## BRIEF
Each line in the entries that has the word "evenodd" has to be copied.

Data items:
_ _ _ _

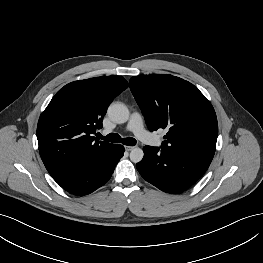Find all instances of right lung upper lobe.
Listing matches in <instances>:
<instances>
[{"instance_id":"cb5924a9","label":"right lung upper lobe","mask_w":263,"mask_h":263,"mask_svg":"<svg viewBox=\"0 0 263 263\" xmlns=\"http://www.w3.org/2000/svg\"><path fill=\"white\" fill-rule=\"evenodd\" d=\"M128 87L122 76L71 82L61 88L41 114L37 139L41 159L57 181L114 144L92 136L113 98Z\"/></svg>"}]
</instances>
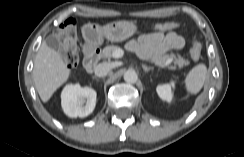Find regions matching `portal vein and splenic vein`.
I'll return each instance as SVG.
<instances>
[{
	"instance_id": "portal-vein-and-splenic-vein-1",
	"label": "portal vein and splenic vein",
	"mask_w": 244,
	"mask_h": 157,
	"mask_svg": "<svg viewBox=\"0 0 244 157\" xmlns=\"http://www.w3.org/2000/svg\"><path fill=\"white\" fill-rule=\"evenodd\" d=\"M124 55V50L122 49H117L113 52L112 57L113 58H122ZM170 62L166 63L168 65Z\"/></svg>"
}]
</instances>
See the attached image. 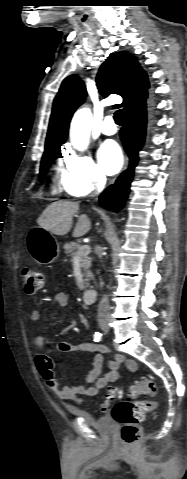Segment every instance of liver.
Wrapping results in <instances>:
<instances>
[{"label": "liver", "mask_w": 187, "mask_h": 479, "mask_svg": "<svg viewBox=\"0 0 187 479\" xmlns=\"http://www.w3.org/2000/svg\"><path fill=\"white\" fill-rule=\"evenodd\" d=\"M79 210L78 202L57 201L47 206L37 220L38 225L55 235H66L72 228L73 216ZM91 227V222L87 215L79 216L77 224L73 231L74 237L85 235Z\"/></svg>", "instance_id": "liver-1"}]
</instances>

_ _ _ _

## OUTPUT OF THE EXERCISE
[{"instance_id":"cb5924a9","label":"right lung upper lobe","mask_w":263,"mask_h":263,"mask_svg":"<svg viewBox=\"0 0 263 263\" xmlns=\"http://www.w3.org/2000/svg\"><path fill=\"white\" fill-rule=\"evenodd\" d=\"M128 87L122 76L71 82L61 88L41 114L37 139L41 159L57 181L114 144L92 136L113 98Z\"/></svg>"}]
	"mask_svg": "<svg viewBox=\"0 0 244 157\" xmlns=\"http://www.w3.org/2000/svg\"><path fill=\"white\" fill-rule=\"evenodd\" d=\"M124 55V50L122 49H117L113 52L112 57L113 58H122ZM170 62L166 63L168 65Z\"/></svg>"
[{"label": "liver", "mask_w": 187, "mask_h": 479, "mask_svg": "<svg viewBox=\"0 0 187 479\" xmlns=\"http://www.w3.org/2000/svg\"><path fill=\"white\" fill-rule=\"evenodd\" d=\"M79 210L78 202L57 201L47 206L37 220L38 225L55 235H66L72 228L73 216ZM91 227V222L87 215L79 216L77 224L73 231L74 237L85 235Z\"/></svg>", "instance_id": "liver-1"}]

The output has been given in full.